Wednesday, October 05, 2005

Ranting

Last Friday I took Zoe to the park. It's been awhile since we've gone because it has been soooooo hot and I just cannot tolerate it. I swear I've been chronically hot since April of 2003 when I was pregnant with Zoe. I guess it's one of the side effects of raging hormones. I joke that by the time all the pregnancy hormones leave my body (which can take quite some time), I will be entering menopause. So I may as well just accept the fact that I will be hot from now until Kingdom Come. I'm praying that the climate in Heaven will be akin to Siberia. Perhaps if I be really really good in this life God will grant me my very own iceberg on which to perch for the rest of eternity. I had hoped that having a winter baby would mean I would have the final months of this pregnancy during cooler weather. It's now October and still nearly 90 degrees outside most days. And muggier than the atmosphere of a sauna packed with a dozen fat, sweaty men (not that I've ever been in a sauna packed with a dozen fat, sweaty men...but I think it would be similar).

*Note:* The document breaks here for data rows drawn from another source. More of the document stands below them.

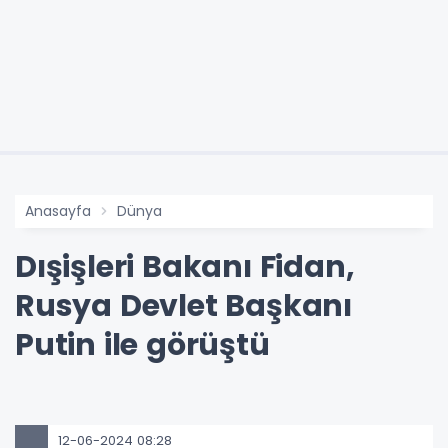
Anasayfa
Dünya
Dışişleri Bakanı Fidan,
Rusya Devlet Başkanı
Putin ile görüştü
12-06-2024 08:28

With my belly growing larger by the day now, hot nights make sleeping even more uncomfortable. I am a back sleeper, which I'm not allowed to do while pregnant. So I flop from side to side all night long, which is no easy feat with my current mammoth size. "Side flopping" requires that I muster a good deal of strength and momentum in order to hoist my body up and then oomph it over in a sort of flipping flopping motion. As soon as I achieve this task, I usually notice that it's time for my hourly bladder emptying. So then I must hoist myself up into a sort of rolling sitting position to oomph myself out of bed altogether and travel the well worn path in the carpet to the nearest toilet. Add to this the hot, sticky weather and all the flipping, flopping, hoisting, and oomphing become even more uncomfortable.

I had one of my "hot fits" the other night after flipping, flopping, and oomphing for a couple hours in bed. Sleep being the never-ending goal that is always just out of my reach. I had already made the trek downstairs to bump down the thermostat a few extra degrees. I think I've worn another path in the carpet between the bedroom and the thermostat. My poor husband, unable to sleep himself with all the commotion of trying to share his bed with a sweaty beached whale, got up and took his own trip to the bathroom. I'm not sure that was his intentional destination or if the grooves in the carpet just sort of forced him to go that way. Nevertheless, during the time he was gone I believe a thirteenth, fourteenth, and fifteenth fat, sweaty man entered the sauna. I begged Dear Husband to go downstairs and turn down the thermostat yet again. I assured him it didn't matter that he wasn't fully awake, and he needent turn on any lights...just follow the well traveled carpet path and it would lead him there. Either that, or he would find himself at the toilet again, in which case would he please empty my bladder again for me. Then I had some sort of verbal catharsis that conveyed something to the effect of "@#$#@!!! it! I am so #$#$#@#@! hot! I don't care if we have to set that #$!@#$ thermostat on FRIGID, and I don't care if the #@#$!@ electric bill is $500 this month, I can't take this @#!#$%@ heat anymore!!!!!!" I'm not sure what Dear Husband set the thermostat to that night, but apparently the temperature finally met my approval because I finally fell asleep for a couple blissful hours and didn't wake up in a pool of sweat on my next trip to the bathroom.

I have digressed dramatically. I was beginnng to share about my trip to the park with Zoe last Friday. The weather had a rare break and a high of 72 degrees just barely qualified it to be cool enough for me to leave the house. So I took advantage of the time to get Dear Daughter out in some fresh air to run and play. A grandmother was there with her grandson, and she was sitting near the play equipment watching. Zoe was having all kinds of fun crawling through the tubes and climbing the stairs and going down the slides. But each time she wanted to pass by the grandmother, she got really shy and would cling to me. At one point she gave the grandmother a cautious look and turned toward me, and buried her face in my shoulder and said, "I'm feeling kinda nervous, Mommy." I laughed out loud, racking my brain for a clue as to where she picked up a word like "nervous" and amazed that yet again she used a complex word completely appropriately in her own context as if she completely understands what the word means.